One more personal word in order to preface what I have to say about the need for political philosophy. As a Catholic Socratic, when I read a book I try to see the person at work in it, how she maps the world, her dominant passions, and the criteria of evaluation at work, either explicitly or tacitly, in the text. Here’s (part of) what I saw in Lost in Thought. My clues were Dr. Hitz’s self-description and her expressions of admiration for others when it came to political matters. Political philosophy itself was absent, so I need alternative indications.
Early on, she applied the phrase “Catholic anarchist” to herself. That self-identification came out in her admiring portrait of Dorothy Day, and in her explicit agreement with Day that the “case” against nuclear weapons is a “blinding moral truth.” Really? In a connected vein, I was struck by her extolling of Malcom X and not, say, Frederick Douglass, on race in America. Douglass had at least as admirable a life of learning, personal liberation, and addressing racial injustice as did “Detroit Red.” But he did so in a very different way.
Dr. Hitz calls both Malcom X and Dorothy Day “prophets” (or at least “prophetic”). While we’re told on good authority that a prophet is not without honor except in his own land, I’ve also read that there are false prophets. It seems that discernment is still called for. Or perhaps a gentler way of putting the point is that prophets and law need to coexist. Political philosophy can help in that regard, and keep each from growing rigid or crazy.

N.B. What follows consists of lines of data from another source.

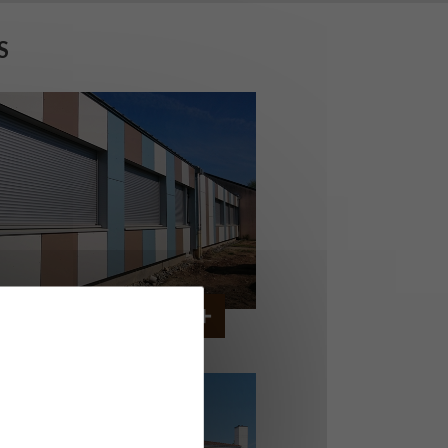
S
OLLÈGE DE CORDEMAIS
CORDEMAIS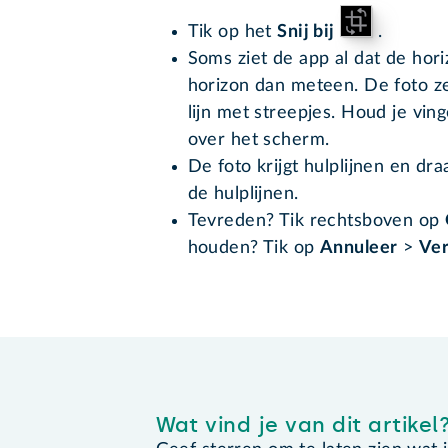
Tik op het
Snij bij
.
Soms ziet de app al dat de hori
horizon dan meteen. De foto z
lijn met streepjes. Houd je ving
over het scherm.
De foto krijgt hulplijnen en dr
de hulplijnen.
Tevreden? Tik rechtsboven op
houden? Tik op
Annuleer
>
Ver
Wat vind je van dit artikel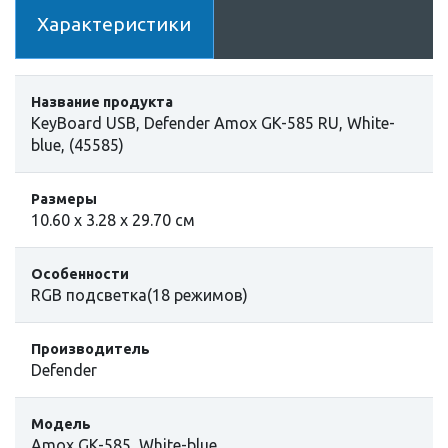
Характеристики
Название продукта
KeyBoard USB, Defender Amox GK-585 RU, White-
blue, (45585)
Размеры
10.60 x 3.28 x 29.70 см
Особенности
RGB подсветка(18 режимов)
Производитель
Defender
Модель
Amox GK-585, White-blue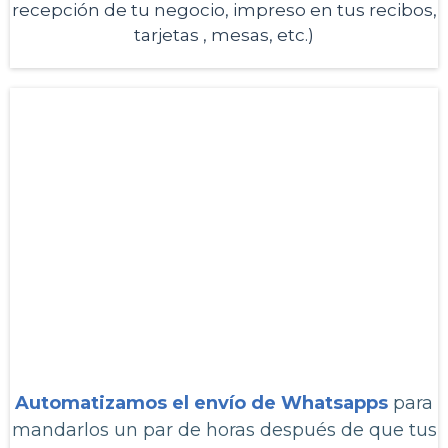
recepción de tu negocio, impreso en tus recibos,
tarjetas , mesas, etc.)
4
Automatizamos el envío de
Whatsapps
para
mandarlos un par de horas después de que tus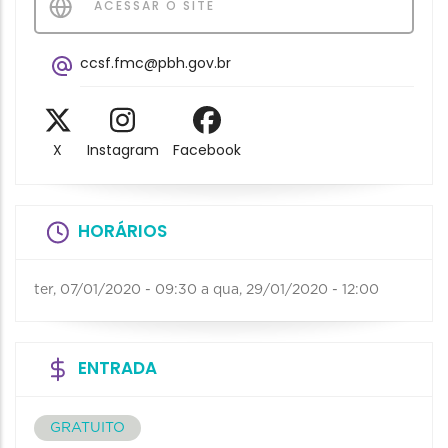
ACESSAR O SITE
ccsf.fmc@pbh.gov.br
X
Instagram
Facebook
HORÁRIOS
ter, 07/01/2020 - 09:30
a
qua, 29/01/2020 - 12:00
ENTRADA
GRATUITO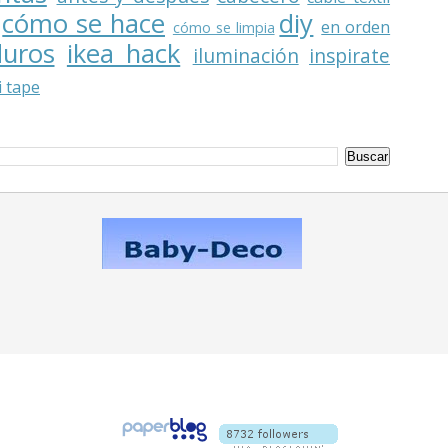
cómo se hace
diy
en orden
cómo se limpia
duros
ikea hack
iluminación
inspirate
 tape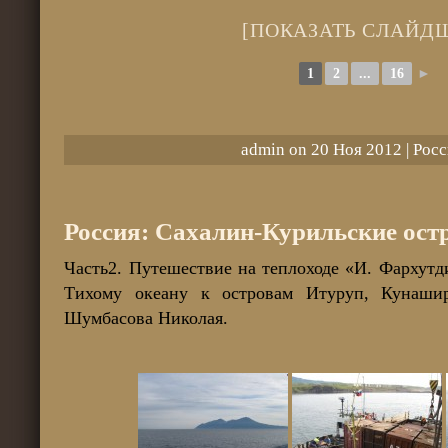
[ПОКАЗАТЬ СЛАЙД
1
2
...
16
►
admin on 20 Ноя 2012 |
Росс
Россия: Сахалин-Курильские остр
Часть2. Путешествие на теплоходе «И. Фархут
Тихому океану к островам Итуруп, Кунаши
Шумбасова Николая.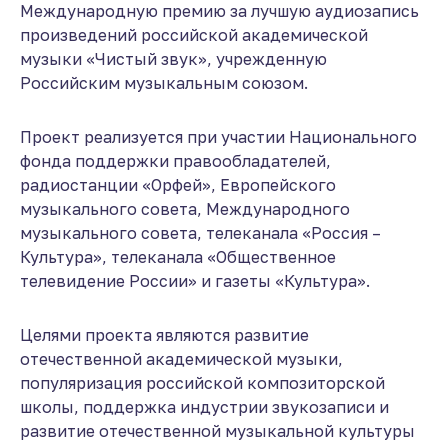
Международную премию за лучшую аудиозапись
произведений российской академической
музыки «Чистый звук», учрежденную
Российским музыкальным союзом.
Проект реализуется при участии Национального
фонда поддержки правообладателей,
радиостанции «Орфей», Европейского
музыкального совета, Международного
музыкального совета, телеканала «Россия –
Культура», телеканала «Общественное
телевидение России» и газеты «Культура».
Целями проекта являются развитие
отечественной академической музыки,
популяризация российской композиторской
школы, поддержка индустрии звукозаписи и
развитие отечественной музыкальной культуры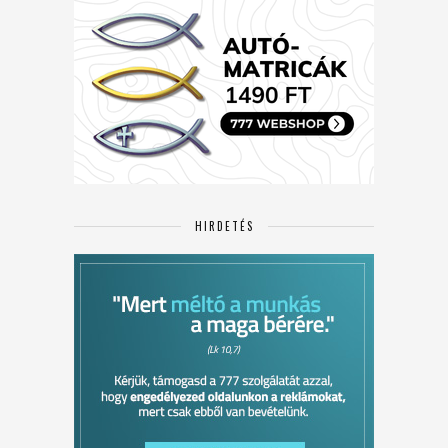
HIRDETÉS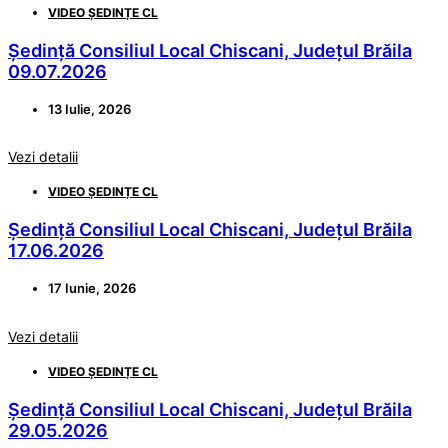
VIDEO ȘEDINȚE CL
Ședință Consiliul Local Chiscani, Județul Brăila
09.07.2026
13 Iulie, 2026
Vezi detalii
VIDEO ȘEDINȚE CL
Ședință Consiliul Local Chiscani, Județul Brăila
17.06.2026
17 Iunie, 2026
Vezi detalii
VIDEO ȘEDINȚE CL
Ședință Consiliul Local Chiscani, Județul Brăila
29.05.2026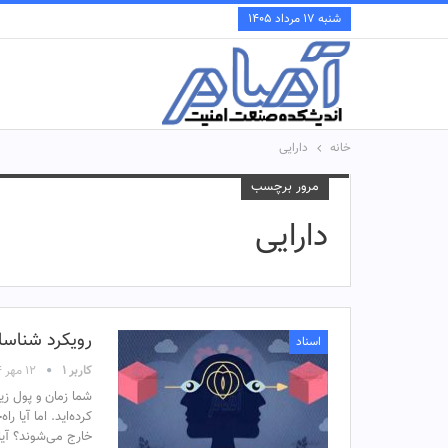
شنبه ۱۷ مرداد ۱۴۰۵
خانه
دارایی
مرور برچسب
دارایی
رویکرد شناسا
اسناد
کاربر ۱
۱۲ مهر ۱۴۰۴
شما زمان و پول زی
کرده‌اید. اما آیا 
خارج می‌شوند؟ آیا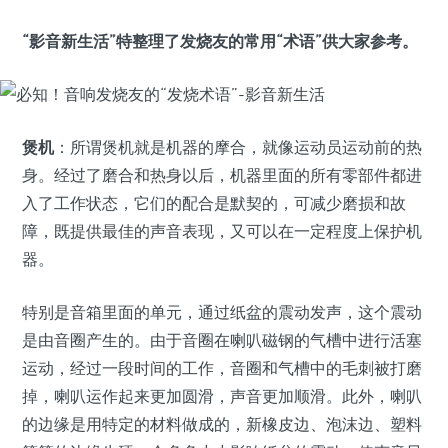
“影音新生活”特整理了发烧友的常用“术语”供大家参考。
煲机
：所谓煲机就是机器的摩合，就像运动员运动前的热
身。经过了磨合和热身以后，机器里面的所有零部件都进
入了工作状态，它们的配合是默契的，可减少磨损和故
障，既提供最佳的声音表现，又可以在一定程度上保护机
器。
特别是音箱里面的单元，通过纸盆的震动发声，这个震动
是由音圈产生的。由于音圈在喇叭磁钢的气槽中进行活塞
运动，经过一段时间的工作，音圈和气槽中的毛刺被打磨
掉，喇叭运作起来更加圆滑，声音更加顺滑。此外，喇叭
的边缘是用特定的材料做成的，新橡皮边、泡沫边、塑料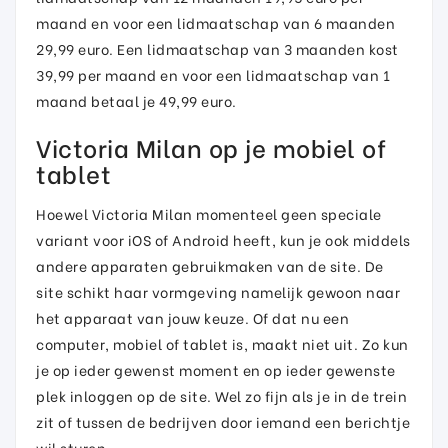
maand en voor een lidmaatschap van 6 maanden
29,99 euro. Een lidmaatschap van 3 maanden kost
39,99 per maand en voor een lidmaatschap van 1
maand betaal je 49,99 euro.
Victoria Milan op je mobiel of
tablet
Hoewel Victoria Milan momenteel geen speciale
variant voor iOS of Android heeft, kun je ook middels
andere apparaten gebruikmaken van de site. De
site schikt haar vormgeving namelijk gewoon naar
het apparaat van jouw keuze. Of dat nu een
computer, mobiel of tablet is, maakt niet uit. Zo kun
je op ieder gewenst moment en op ieder gewenste
plek inloggen op de site. Wel zo fijn als je in de trein
zit of tussen de bedrijven door iemand een berichtje
wil sturen.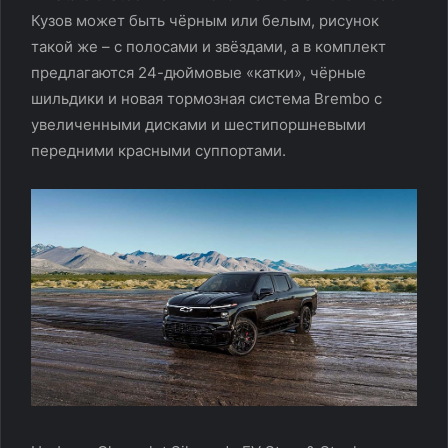
Кузов может быть чёрным или белым, рисунок
такой же – с полосами и звёздами, а в комплект
предлагаются 24-дюймовые «катки», чёрные
шильдики и новая тормозная система Brembo с
увеличенными дисками и шестипоршневыми
передними красными суппортами.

It tells law about equity and the prophet about the natural order of things, or at least the hard-earned lessons of experience. Even within biblical thought, while Walter Brueggemann reduces Hebrew prophecy to acts of memory and imagination in order to fuel and justify his condemnations of “Babylon,” Joseph Ratzinger maintains that prophecy must be kept in contact with the logos inherent in creation. I think Ratzinger has the more biblical understanding, but, at the least, the two should be brought into dialogue with one another.
These things, as I said, are difficult and sensitive to talk about, and in Dr. Hitz’s case are likely bound up with ultimate matters – her (understanding of her) faith, her negative view of “the world” (drawn from Plato’s Cave? St. John’s Gospel? Augustine’s City of man?), and of the “cosmic force” of suffering and the Christian imperative of not ignoring it. Here, after extolling political philosophy, I’m compelled to acknowledge its limits. It can’t fully address everything raised by her deepest views. For that, we’d need philosophy and theology, and other venues.